Saved entries »
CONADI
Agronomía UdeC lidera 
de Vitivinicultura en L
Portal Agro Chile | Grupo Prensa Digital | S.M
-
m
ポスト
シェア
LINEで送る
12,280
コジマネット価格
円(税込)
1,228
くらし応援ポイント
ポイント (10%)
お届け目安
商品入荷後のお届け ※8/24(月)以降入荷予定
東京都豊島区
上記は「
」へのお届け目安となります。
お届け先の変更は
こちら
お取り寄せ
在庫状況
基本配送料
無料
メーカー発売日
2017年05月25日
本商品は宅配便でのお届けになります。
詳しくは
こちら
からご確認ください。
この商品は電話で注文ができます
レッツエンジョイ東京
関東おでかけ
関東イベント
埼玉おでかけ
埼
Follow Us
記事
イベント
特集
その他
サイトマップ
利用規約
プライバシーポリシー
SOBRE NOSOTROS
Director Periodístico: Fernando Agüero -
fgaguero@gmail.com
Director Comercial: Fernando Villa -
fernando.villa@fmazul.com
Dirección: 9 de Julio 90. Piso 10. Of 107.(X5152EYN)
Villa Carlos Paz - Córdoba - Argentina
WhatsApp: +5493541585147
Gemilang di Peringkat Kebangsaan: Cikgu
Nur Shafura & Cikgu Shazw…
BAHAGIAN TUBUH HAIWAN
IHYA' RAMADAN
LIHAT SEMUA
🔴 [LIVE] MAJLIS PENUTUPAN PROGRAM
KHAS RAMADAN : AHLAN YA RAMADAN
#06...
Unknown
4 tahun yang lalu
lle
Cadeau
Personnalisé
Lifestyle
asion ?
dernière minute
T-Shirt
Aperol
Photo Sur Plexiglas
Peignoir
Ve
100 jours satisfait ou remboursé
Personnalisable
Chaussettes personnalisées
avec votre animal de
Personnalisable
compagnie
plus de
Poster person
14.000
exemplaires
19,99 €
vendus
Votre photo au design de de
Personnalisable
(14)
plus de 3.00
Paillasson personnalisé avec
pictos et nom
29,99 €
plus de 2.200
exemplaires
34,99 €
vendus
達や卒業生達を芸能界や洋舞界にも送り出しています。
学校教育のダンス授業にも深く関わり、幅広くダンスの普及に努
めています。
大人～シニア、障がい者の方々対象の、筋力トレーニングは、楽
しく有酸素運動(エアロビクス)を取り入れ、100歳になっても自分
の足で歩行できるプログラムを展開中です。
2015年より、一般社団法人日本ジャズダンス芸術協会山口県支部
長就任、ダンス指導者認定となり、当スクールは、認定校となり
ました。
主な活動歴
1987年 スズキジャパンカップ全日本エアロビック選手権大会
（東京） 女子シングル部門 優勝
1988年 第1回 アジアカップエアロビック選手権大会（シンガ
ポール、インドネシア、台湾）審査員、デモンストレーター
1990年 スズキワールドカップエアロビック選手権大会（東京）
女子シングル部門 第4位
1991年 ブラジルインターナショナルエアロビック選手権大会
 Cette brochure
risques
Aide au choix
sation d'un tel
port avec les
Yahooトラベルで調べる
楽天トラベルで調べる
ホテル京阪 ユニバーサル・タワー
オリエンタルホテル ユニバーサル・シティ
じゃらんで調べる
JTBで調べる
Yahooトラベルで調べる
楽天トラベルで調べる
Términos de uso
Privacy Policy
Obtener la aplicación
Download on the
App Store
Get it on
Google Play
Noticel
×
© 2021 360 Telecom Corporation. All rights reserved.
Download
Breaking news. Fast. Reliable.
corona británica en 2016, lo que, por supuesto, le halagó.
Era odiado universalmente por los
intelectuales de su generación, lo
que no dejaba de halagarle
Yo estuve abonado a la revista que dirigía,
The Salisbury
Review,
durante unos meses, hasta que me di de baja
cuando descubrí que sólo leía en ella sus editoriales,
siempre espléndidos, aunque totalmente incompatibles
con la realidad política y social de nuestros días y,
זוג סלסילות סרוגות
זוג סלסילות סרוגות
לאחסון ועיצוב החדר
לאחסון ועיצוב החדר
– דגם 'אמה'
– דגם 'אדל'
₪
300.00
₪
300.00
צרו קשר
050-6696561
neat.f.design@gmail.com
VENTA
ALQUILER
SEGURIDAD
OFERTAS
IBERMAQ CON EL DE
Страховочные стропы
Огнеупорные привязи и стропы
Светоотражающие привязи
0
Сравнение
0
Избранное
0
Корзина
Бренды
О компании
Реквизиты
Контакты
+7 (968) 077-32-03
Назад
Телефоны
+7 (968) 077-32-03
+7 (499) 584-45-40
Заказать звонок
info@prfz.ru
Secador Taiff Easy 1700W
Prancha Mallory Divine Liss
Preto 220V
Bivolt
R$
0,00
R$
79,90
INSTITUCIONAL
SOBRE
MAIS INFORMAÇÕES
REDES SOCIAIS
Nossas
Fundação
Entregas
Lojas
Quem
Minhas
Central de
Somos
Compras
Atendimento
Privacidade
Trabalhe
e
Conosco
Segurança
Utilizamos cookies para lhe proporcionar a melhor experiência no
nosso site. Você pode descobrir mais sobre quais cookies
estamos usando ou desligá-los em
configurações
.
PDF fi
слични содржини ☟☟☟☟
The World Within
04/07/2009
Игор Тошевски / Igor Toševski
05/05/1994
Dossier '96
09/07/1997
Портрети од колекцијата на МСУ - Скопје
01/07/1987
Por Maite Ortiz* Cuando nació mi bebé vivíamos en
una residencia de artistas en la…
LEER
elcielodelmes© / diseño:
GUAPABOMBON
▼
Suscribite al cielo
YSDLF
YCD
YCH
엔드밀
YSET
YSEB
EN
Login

Problem to work on »
Write out exactly the lines between the start of the entries and the line containing "Dirección: 9 de", including that line and the first one.

Response »
CONADI
Agronomía UdeC lidera 
de Vitivinicultura en L
Portal Agro Chile | Grupo Prensa Digital | S.M
-
m
ポスト
シェア
LINEで送る
12,280
コジマネット価格
円(税込)
1,228
くらし応援ポイント
ポイント (10%)
お届け目安
商品入荷後のお届け ※8/24(月)以降入荷予定
東京都豊島区
上記は「
」へのお届け目安となります。
お届け先の変更は
こちら
お取り寄せ
在庫状況
基本配送料
無料
メーカー発売日
2017年05月25日
本商品は宅配便でのお届けになります。
詳しくは
こちら
からご確認ください。
この商品は電話で注文ができます
レッツエンジョイ東京
関東おでかけ
関東イベント
埼玉おでかけ
埼
Follow Us
記事
イベント
特集
その他
サイトマップ
利用規約
プライバシーポリシー
SOBRE NOSOTROS
Director Periodístico: Fernando Agüero -
fgaguero@gmail.com
Director Comercial: Fernando Villa -
fernando.villa@fmazul.com
Dirección: 9 de Julio 90. Piso 10. Of 107.(X5152EYN)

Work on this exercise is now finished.